Lauryn Hill was actually on the soap opera As The World Turns before Sister Act 2, though I have never seen it. I saw Sister Act 2 several years after it came out (I was a missionary at the time, actually; watching movies is another thing missionaries are not supposed to do). My eyes opened wide and my mouth dropped. "That's Lauryn Hill!" I have watched the movie several times since even though it's not great, simply to hear Lauryn sing "His Eye is on the Sparrow." Beautiful.

Th. said...


Sister Act 2 is more than not great. It is an abomination. One of the worst days of my life was getting to drive 40 miles to a movie theater and then being forced to watch SA2.

Anyway, not the point.

I remember those Grammies. She's just kept getting more and more and more and more.....

I'm thinking about incorporating some popular music into my classes when we deal with poetry. I want a wide variety of genres, but hiphop is one I know little about. From what you've said, I've imagined the Fugees or Common might be good choices. I've been wanting to ask you to make me a mix cd.

If you have time, do. But don't neglect your real life to do so.

Also, I'll need lyrics.

Th. said...


I just noticed that Tori Amos is on Foxy J's list of favorite music and I thought that was interesting because as you described LH's lyrics and lyrical development, that's who I thoguht of.

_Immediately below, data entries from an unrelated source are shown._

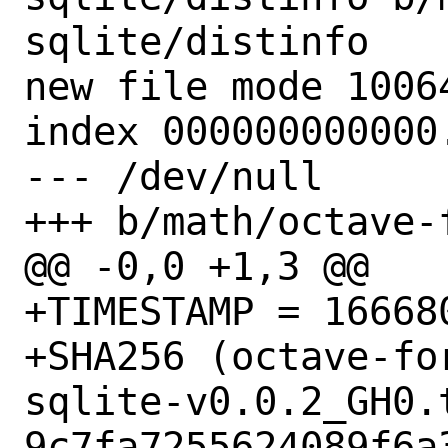
sqlite/distinfo

new file mode 10064
index 000000000000.
--- /dev/null

+++ b/math/octave-
@@ -0,0 +1,3 @@

+TIMESTAMP = 166680
+SHA256 (octave-fo
sqlite-v0.0.2_GH0.t
9c7fa7255624089f6a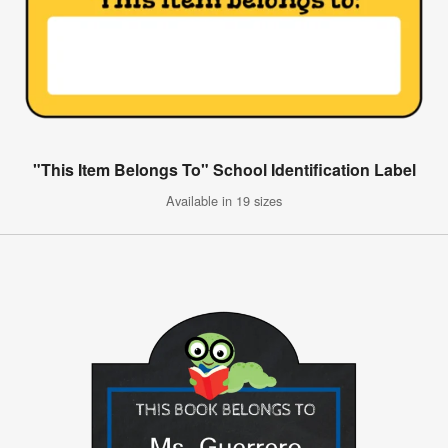
"This Item Belongs To" School Identification Label
Available in 19 sizes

So, since I can't act intelligent about Lauryn Hill, I'll just list my three favorite Tori albums and pretend that adds to intelligent discourse (I know all the albums because Lady Steed is to Tori as Master Fob is to Lauryn):

1. Scarlet's Walk (Entertainment Weekly's horrible review of this album made be rethink my infatuation with all of print)

2. Venus and Back (studio half only)

3. Pele's Boys (one of my favorite albums to write to along with Kim Fox's Moon Hut and John Scofield's A Go Go)

There! You may call me a participant!

Cricket said...

"Sister Act 2 is more than not great. It is an abomination."

I LOVED that movie!! Of course I was in like 7th grade and it was just plain cool....

ah, yes, Lauryn Hill's rendition of "...Sparrow" B-e-a-u-t-i-f-u-l!

I walked around trying to sing like that for months!!

B.G. Christensen said...

I have put all the Tori Amos CDs Th. recommends on hold at the library (they're all checked out). Foxy has Little Earthquakes, which I like.

Th. said...


I'm flattered you think that much of my taste when we both know we differ a bit in music.

And Mandi, for some reason it never occurred to me I might be older than you. But I was in high school....or just graduated, I'm not sure.


B.G. Christensen said...

Well, I do like the one Tori album I've heard. And she comes highly recommended by Neil Gaiman.

And you should get used to being older than everyone, th.

Tolkien Boy said...

Hi. I have nothing useful to say.

I don't think I've heard this woman. I have been living in a cave.

Which, according to my mythology teacher, means I am originally from a matriarchal society.